**Task description**
In the entries that follow, the first line to write out is the one containing "President Donald Trump", and the last is the one containing "asking members of". Reproduce that stretch exactly, with nothing before or after it.

++++++++++++++++++++

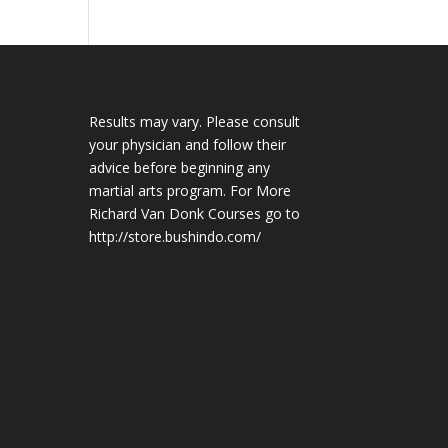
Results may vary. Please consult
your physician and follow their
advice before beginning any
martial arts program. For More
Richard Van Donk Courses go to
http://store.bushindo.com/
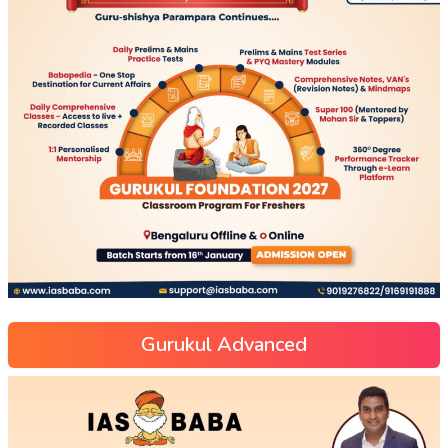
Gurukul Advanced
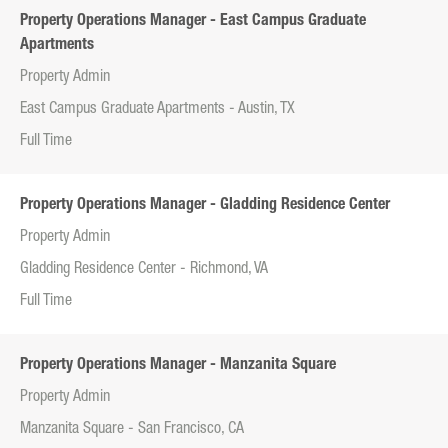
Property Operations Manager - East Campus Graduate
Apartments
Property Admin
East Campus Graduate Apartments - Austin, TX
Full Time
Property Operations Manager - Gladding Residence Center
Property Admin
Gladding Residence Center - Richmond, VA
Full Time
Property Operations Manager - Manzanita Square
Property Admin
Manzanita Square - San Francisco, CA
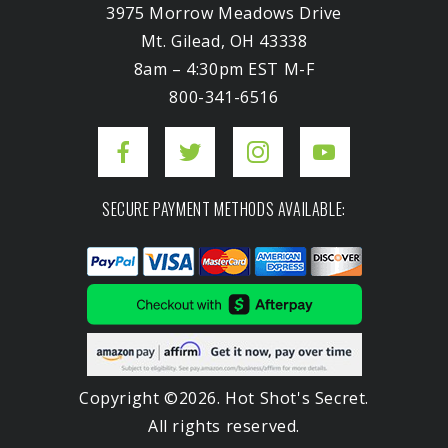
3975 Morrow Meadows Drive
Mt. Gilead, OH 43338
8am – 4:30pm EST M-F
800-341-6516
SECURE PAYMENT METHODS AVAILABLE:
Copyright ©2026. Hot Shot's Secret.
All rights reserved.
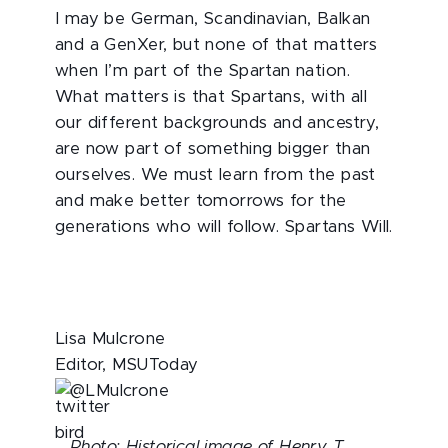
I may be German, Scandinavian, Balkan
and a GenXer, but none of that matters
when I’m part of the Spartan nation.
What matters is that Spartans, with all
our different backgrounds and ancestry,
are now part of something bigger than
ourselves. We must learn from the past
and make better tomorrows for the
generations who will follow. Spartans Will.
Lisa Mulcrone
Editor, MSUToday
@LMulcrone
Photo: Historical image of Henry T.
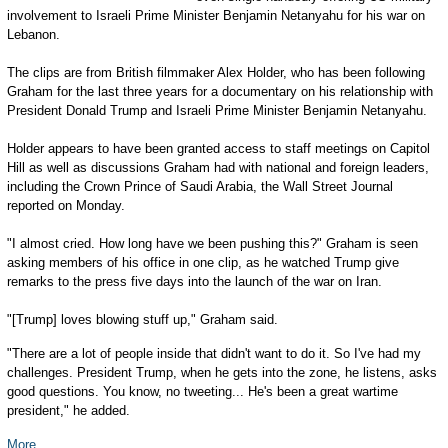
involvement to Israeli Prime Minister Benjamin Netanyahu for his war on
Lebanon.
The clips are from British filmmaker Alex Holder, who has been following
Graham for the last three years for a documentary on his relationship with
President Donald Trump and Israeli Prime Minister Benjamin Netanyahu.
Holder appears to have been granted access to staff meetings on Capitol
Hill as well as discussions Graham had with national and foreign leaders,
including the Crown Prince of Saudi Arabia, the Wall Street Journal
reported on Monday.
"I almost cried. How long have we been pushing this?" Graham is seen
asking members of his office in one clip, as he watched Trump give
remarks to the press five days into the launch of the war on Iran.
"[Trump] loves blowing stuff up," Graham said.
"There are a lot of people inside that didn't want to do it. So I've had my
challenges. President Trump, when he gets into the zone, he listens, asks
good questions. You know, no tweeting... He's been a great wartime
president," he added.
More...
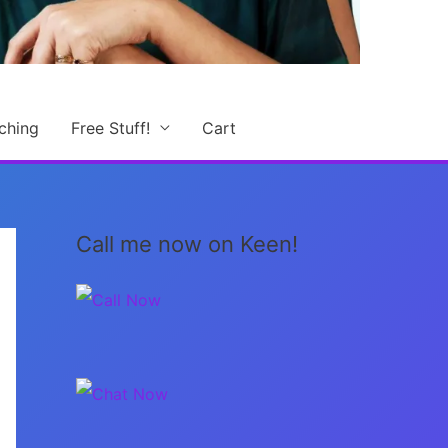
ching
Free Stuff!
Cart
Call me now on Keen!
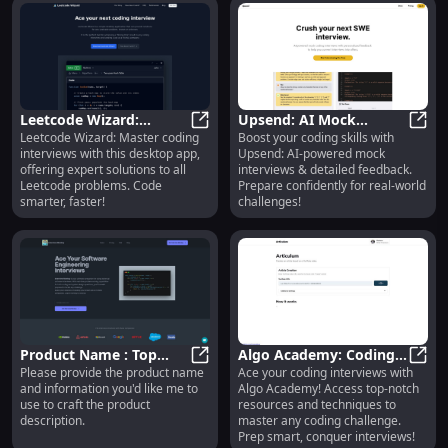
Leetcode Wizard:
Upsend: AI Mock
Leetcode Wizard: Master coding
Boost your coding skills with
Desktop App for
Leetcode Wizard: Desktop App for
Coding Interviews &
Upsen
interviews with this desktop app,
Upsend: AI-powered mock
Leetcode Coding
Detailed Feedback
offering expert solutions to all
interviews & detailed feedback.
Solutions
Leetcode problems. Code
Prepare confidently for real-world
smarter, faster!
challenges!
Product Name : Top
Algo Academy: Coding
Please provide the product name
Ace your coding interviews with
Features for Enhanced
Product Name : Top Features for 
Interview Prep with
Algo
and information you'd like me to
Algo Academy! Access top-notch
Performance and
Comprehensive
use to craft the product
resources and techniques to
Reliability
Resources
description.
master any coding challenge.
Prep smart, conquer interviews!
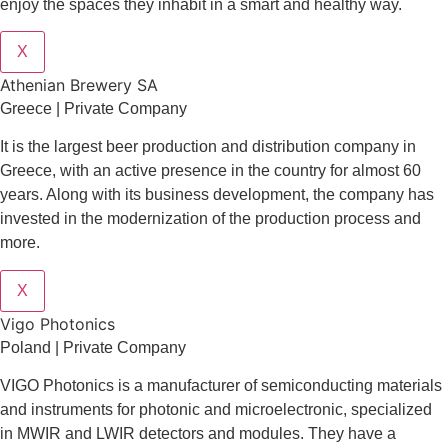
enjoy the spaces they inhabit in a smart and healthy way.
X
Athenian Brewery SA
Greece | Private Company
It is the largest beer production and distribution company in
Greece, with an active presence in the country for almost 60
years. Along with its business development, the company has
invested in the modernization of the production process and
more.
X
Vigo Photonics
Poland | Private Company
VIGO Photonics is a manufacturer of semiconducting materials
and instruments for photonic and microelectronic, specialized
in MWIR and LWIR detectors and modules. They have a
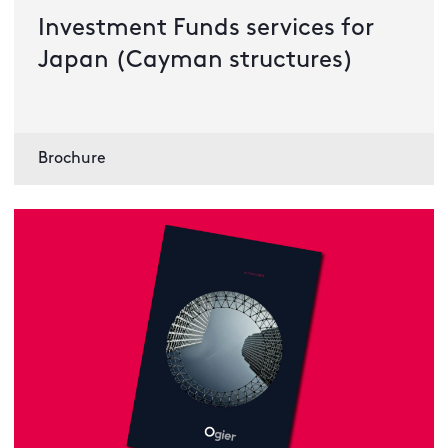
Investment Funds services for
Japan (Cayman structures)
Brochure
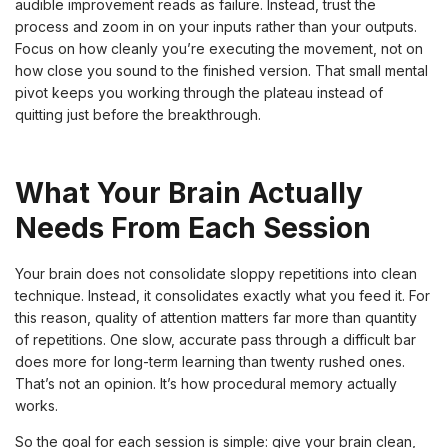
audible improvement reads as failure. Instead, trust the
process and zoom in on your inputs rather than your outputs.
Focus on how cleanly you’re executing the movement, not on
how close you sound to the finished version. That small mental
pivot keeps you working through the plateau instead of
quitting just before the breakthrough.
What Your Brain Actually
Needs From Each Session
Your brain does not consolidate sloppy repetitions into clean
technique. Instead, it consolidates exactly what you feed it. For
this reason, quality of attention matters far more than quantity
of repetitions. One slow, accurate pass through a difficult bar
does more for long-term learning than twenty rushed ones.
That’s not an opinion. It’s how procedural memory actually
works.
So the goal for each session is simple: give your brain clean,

++++++++++++++++++++

**Response**
President Donald Trump and Israeli Prime Minister Benjamin Netanyahu.
Holder appears to have been granted access to staff meetings on Capitol
Hill as well as discussions Graham had with national and foreign leaders,
including the Crown Prince of Saudi Arabia, the Wall Street Journal
reported on Monday.
"I almost cried. How long have we been pushing this?" Graham is seen
asking members of his office in one clip, as he watched Trump give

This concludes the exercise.